Tauffest in der Gemeinde Wil

09.07.2023

Wie wertvoll, wenn die Kinder schon früh den „Stallgeruch“ aufnehmen können und so Jesus Christus kennenlernen und die Nähe Gottes erfahren!

Gottesdienst mit Taufhandlung durch den Gemeindevorsteher

Am Sonntag, 09. Juli 2023 hielt der Vorsteher den Gottesdienst und durfte seine erste Taufhandlung durchführen. Er diente der Gemeinde mit dem Wort aus 1.Mose 28, die Verse 16+17.

Als nun Jakob von seinem Schlaf aufwachte, sprach er: Fürwahr, der Herr ist an dieser Stätte, und ich wusste es nicht! Und er fürchtete sich und sprach: Wie heilig ist diese Stätte! Hier ist nichts anderes als Gottes Haus, und hier ist die Pforte des Himmels.

Der Vorsteher beleuchtete in seinem Dienen die Geschichte von Jakob. Jakob war schon ein „Schlitzohr“, so wie er sich den Erstgeburtssegen erschlichen hatte. Er musste fliehen und machte unterwegs Rast. Da erlebte er die Gegenwart Gottes. Jakob träumte von der Himmelsleiter und erkannte den Ort, an dem er geträumt hatte, als heiligen Ort. Er weihte diese Stätte und nannte sie Bethel, was so viel heisst wie „Haus Gottes“. Diese Begebenheit zeigte, dass für Jakob der Segen Gottes wichtig war!

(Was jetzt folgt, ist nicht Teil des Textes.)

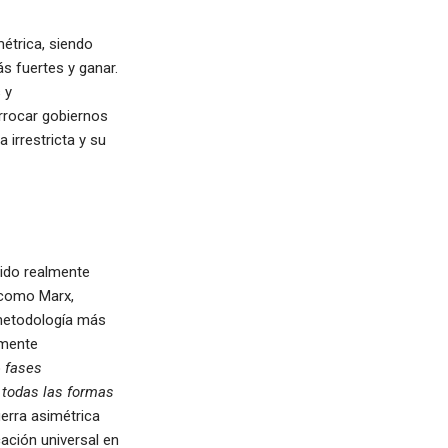
métrica, siendo
ás fuertes y ganar.
 y
errocar gobiernos
 irrestricta y su
sido realmente
s como Marx,
 metodología más
rmente
o
fases
e todas las formas
erra asimétrica
cación universal en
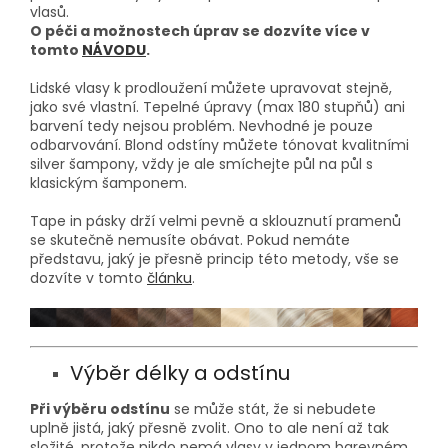
vlasů.
O péči a možnostech úprav se dozvíte více v
tomto
NÁVODU
.
Lidské vlasy k prodloužení můžete upravovat stejně,
jako své vlastní. Tepelné úpravy (max 180 stupňů) ani
barvení tedy nejsou problém. Nevhodné je pouze
odbarvování. Blond odstíny můžete tónovat kvalitními
silver šampony, vždy je ale smíchejte půl na půl s
klasickým šamponem.
Tape in pásky drží velmi pevně a sklouznutí pramenů
se skutečně nemusíte obávat. Pokud nemáte
představu, jaký je přesně princip této metody, vše se
dozvíte v tomto
článku
.
Výběr délky a odstínu
Při výběru odstínu
se může stát, že si nebudete
uplně jistá, jaký přesně zvolit. Ono to ale není až tak
složité, protože nikdo nemá vlasy v jednom barevném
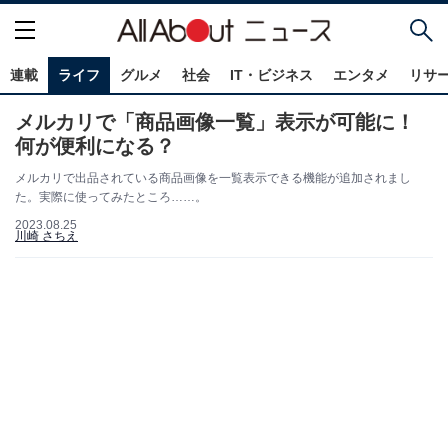
連載
ライフ
グルメ
社会
IT・ビジネス
エンタメ
リサ
メルカリで「商品画像一覧」表示が可能に！
何が便利になる？
メルカリで出品されている商品画像を一覧表示できる機能が追加されまし
た。実際に使ってみたところ……。
2023.08.25
川崎 さちえ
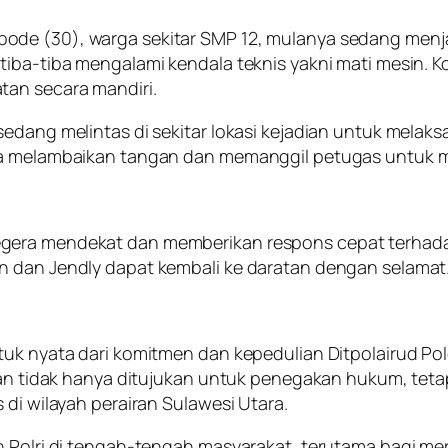
de (30), warga sekitar SMP 12, mulanya sedang menjala
tiba-tiba mengalami kendala teknis yakni mati mesin. K
tan secara mandiri.
sedang melintas di sekitar lokasi kejadian untuk melak
era melambaikan tangan dan memanggil petugas untuk 
gera mendekat dan memberikan respons cepat terhadap
n dan Jendly dapat kembali ke daratan dengan selamat
ntuk nyata dari komitmen dan kepedulian Ditpolairud P
iran tidak hanya ditujukan untuk penegakan hukum, tet
 di wilayah perairan Sulawesi Utara.
 Polri di tengah-tengah masyarakat, terutama bagi mere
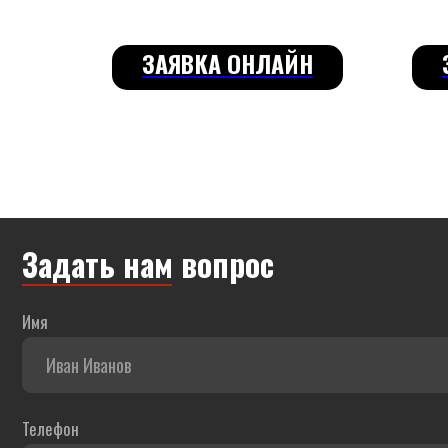
Н
ЗАЯВКА ОНЛАЙН
Задать нам вопрос
Имя
Телефон
+7
Город, где вы хотите купить
Комментарий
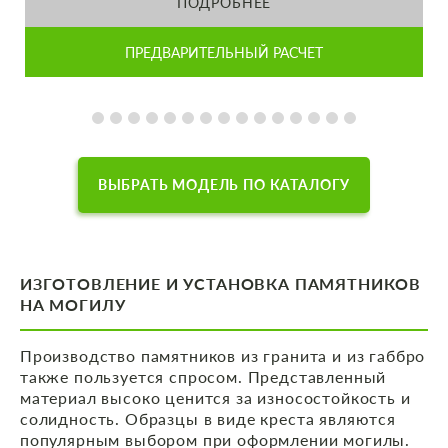
ПОДРОБНЕЕ
ПРЕДВАРИТЕЛЬНЫЙ РАСЧЕТ
ВЫБРАТЬ МОДЕЛЬ ПО КАТАЛОГУ
ИЗГОТОВЛЕНИЕ И УСТАНОВКА ПАМЯТНИКОВ
НА МОГИЛУ
Производство памятников из гранита и из габбро
также пользуется спросом. Представленный
материал высоко ценится за износостойкость и
солидность. Образцы в виде креста являются
популярным выбором при оформлении могилы.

So sind uns auch der Gottesdienst und die Segenshandlungen heilig. Darin zeigt sich die Gegenwart und Liebe Gottes. Im Besonderen erleben wir das heute im Haus Gottes mit der Handlung der Heiligen Wassertaufe.

Im Predigtbeitrag vom Seelsorger der Tauffamilie erwähnte der Priester, dass der Vater des Taufkindes ein „Bauer“ mit Herz und Seele sei. Kaum auf der Welt, konnte der kleine Bub bereits den „Stallgeruch“ schnuppern. Der Vater nahm ihn mit in den Stall und das beruhigte das Kind. So ist es auch mit dem Gottesdienst. Jedes Gotteskind nimmt seinen ganz eigenen „Stallgeruch“, seine DNA oder seine Persönlichkeit, mit in die Kirche. Das ergibt dann den „Stallgeruch“, die DNA der Gemeinde. Wie wertvoll, wenn die Kinder schon früh den „Stallgeruch“ aufnehmen können und so Jesus Christus kennenlernen und die Nähe Gottes erfahren.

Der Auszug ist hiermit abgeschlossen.